Monday, June 23, 2014

Banks are offering home-equity loans again

Source: AZCentral/The Arizona Republic
Article by Catherine Reagor
June 20, 2014

Home values have recovered enough for banks to begin offering home-equity loans again. It pays to be informed before you sign up for one.

Those offers from lenders are starting to arrive in the mail to metro Phoenix homeowners again. The area's home values have recovered enough for banks to begin offering home-equity loans.
The number of home-equity loans climbed 20 percent last year compared with 2012, the biggest increase since the housing crash, according to financial research firms Equifax and Moodys. U.S. homeowners signed up to tap more than $92 billion in equity during 2014. Lenders say the upward trend continues this year.

Metro Phoenix's home values are up more than 65 percent from the crash, and only 20.6 percent, or about 186,500 Valley homeowners, now are underwater, according to real-estate research firm CoreLogic.

During the crash's low point for home prices in 2011, nearly 50 percent of Phoenix-area homeowners owed more on their mortgage then their home was worth.

Banks trying to drum up more revenue are offering more home-equity loans or credit lines but so far are being much more cautious about the terms. A decade ago, borrowers could take out home-equity loans, also known as second mortgages, for as much as 125 percent of their house's value.
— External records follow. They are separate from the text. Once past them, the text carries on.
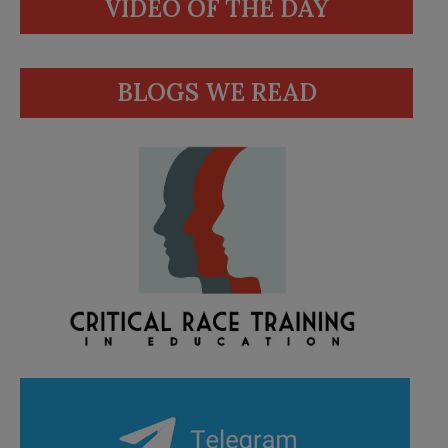
VIDEO OF THE DAY
BLOGS WE READ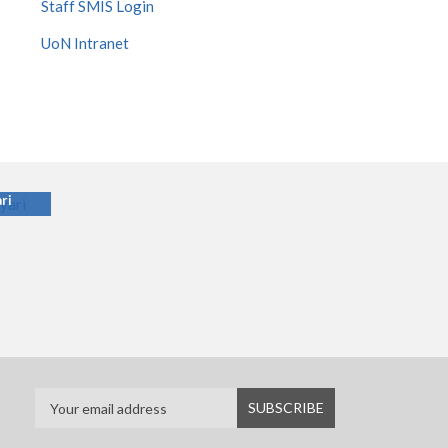
Staff SMIS Login
UoN Intranet
ari
ri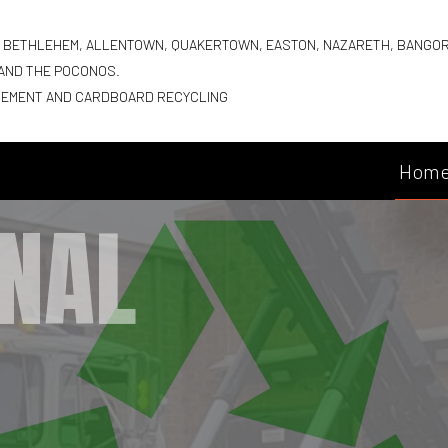
G BETHLEHEM, ALLENTOWN, QUAKERTOWN, EASTON, NAZARETH, BANGO
 AND THE POCONOS.
GEMENT AND CARDBOARD RECYCLING
Hom
NAL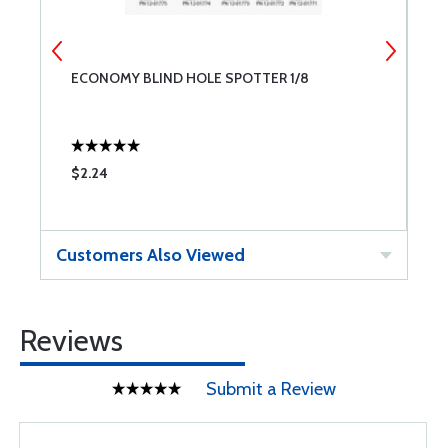
ECONOMY BLIND HOLE SPOTTER 1/8
E
$2.24
$
Customers Also Viewed
Reviews
Submit a Review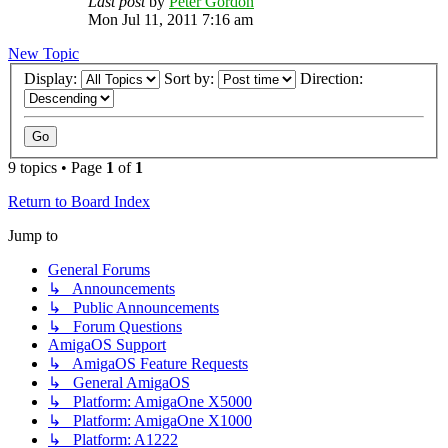
Last post
by
Peter Gordon
Mon Jul 11, 2011 7:16 am
New Topic
Display:
Sort by:
Direction:
9 topics • Page
1
of
1
Return to Board Index
Jump to
General Forums
↳ Announcements
↳ Public Announcements
↳ Forum Questions
AmigaOS Support
↳ AmigaOS Feature Requests
↳ General AmigaOS
↳ Platform: AmigaOne X5000
↳ Platform: AmigaOne X1000
↳ Platform: A1222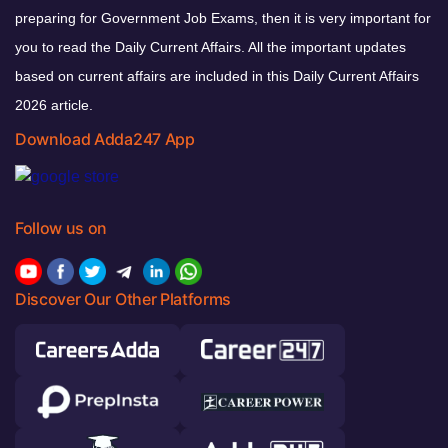
preparing for Government Job Exams, then it is very important for
you to read the Daily Current Affairs. All the important updates
based on current affairs are included in this Daily Current Affairs
2026 article.
Download Adda247 App
Follow us on
Discover Our Other Platforms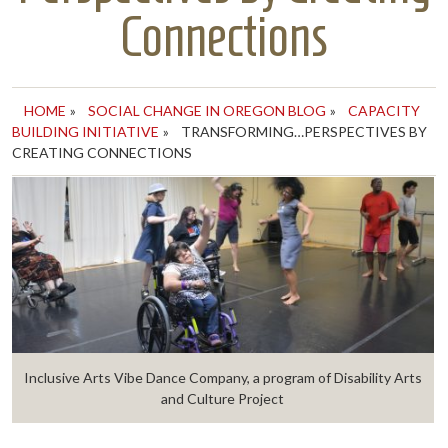
Connections
HOME
»
SOCIAL CHANGE IN OREGON BLOG
»
CAPACITY
BUILDING INITIATIVE
»
TRANSFORMING…PERSPECTIVES BY
CREATING CONNECTIONS
Inclusive Arts Vibe Dance Company, a program of Disability Arts
and Culture Project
A lot of homeowners defaulted on those loans during the crash.

When home prices started falling in the Valley during 2009, many homeowners had their home-equity lines yanked or reduced by lenders and were left without funds they had counted on to pay for college, trips, cars and investment houses.

Now most banks are offering deals to allow consumers with good credit to borrow as much as 85 percent of their house's value.

Most borrowers now are using home-equity financing to fix up their houses, which likely will improve their value.

If a home-equity offer tempts you, here are some tips and facts:
• Most home-equity loans have fixed rates and terms that usually span 10 to 15 years.
• Home-equity lines of credit, called HELOCs in the financial industry, can have variable rates, and that means required payments can go up and down.
• Watch out for balloon payments.
• Typically, home-equity loans are approved more quickly than regular mortgages.
• Check out rates at credit unions as you shop for the best deal.
• And, of course, monthly payments are required.